_Records provided_
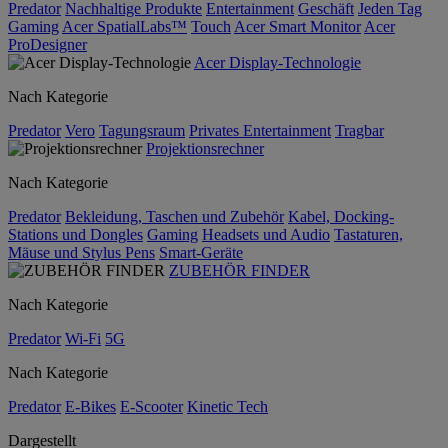
Predator
Nachhaltige Produkte
Entertainment
Geschäft
Jeden Tag
Gaming
Acer SpatialLabs™
Touch
Acer Smart Monitor
Acer
ProDesigner
Acer Display-Technologie
Nach Kategorie
Predator
Vero
Tagungsraum
Privates Entertainment
Tragbar
Projektionsrechner
Nach Kategorie
Predator
Bekleidung, Taschen und Zubehör
Kabel, Docking-
Stations und Dongles
Gaming
Headsets und Audio
Tastaturen,
Mäuse und Stylus Pens
Smart-Geräte
ZUBEHÖR FINDER
Nach Kategorie
Predator
Wi-Fi
5G
Nach Kategorie
Predator
E-Bikes
E-Scooter
Kinetic Tech
Dargestellt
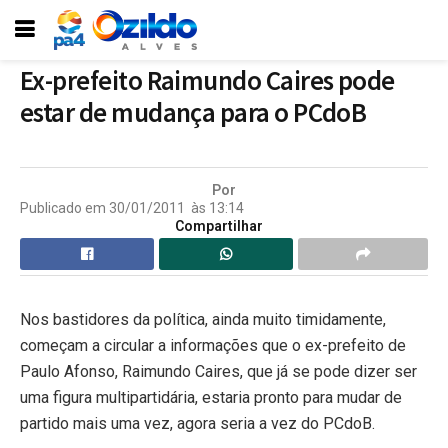
Ex-prefeito Raimundo Caires pode
estar de mudança para o PCdoB
Por
Publicado em
30/01/2011
às
13:14
Compartilhar
Nos bastidores da política, ainda muito timidamente,
começam a circular a informações que o ex-prefeito de
Paulo Afonso, Raimundo Caires, que já se pode dizer ser
uma figura multipartidária, estaria pronto para mudar de
partido mais uma vez, agora seria a vez do PCdoB.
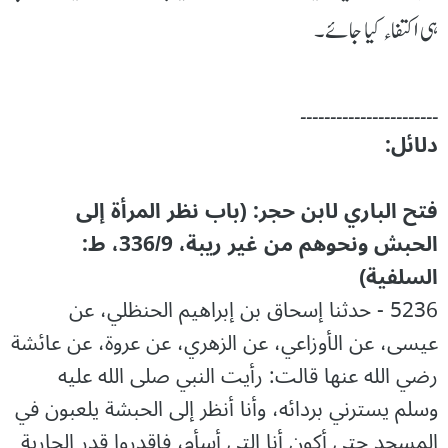
ہی اکتفاء کیا جائے۔
۔۔۔۔۔۔۔۔۔۔۔۔۔۔۔۔۔۔۔۔۔۔۔
دلائل:
فتح الباري لابن حجر: (باب نظر المرأة إلى
الحبش ونحوهم من غير ريبة، 336/9، ط:
السلفية)
5236 - حدثنا إسحاق بن إبراهيم الحنظلي، عن
عيسى، عن الأوزاعي، عن الزهري، عن عروة، عن عائشة
رضي الله عنها قالت: رأيت النبي صلى الله عليه
وسلم يسترني بردائه، وأنا أنظر إلى الحبشة يلعبون في
المسجد حتى أكون أنا التي أسأم، فاقدروا قدر الجارية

_Exercise instructions_
From the records, copy out each line that includes the string "Caires".

_Solution_
Ex-prefeito Raimundo Caires pode
Paulo Afonso, Raimundo Caires, que já se pode dizer ser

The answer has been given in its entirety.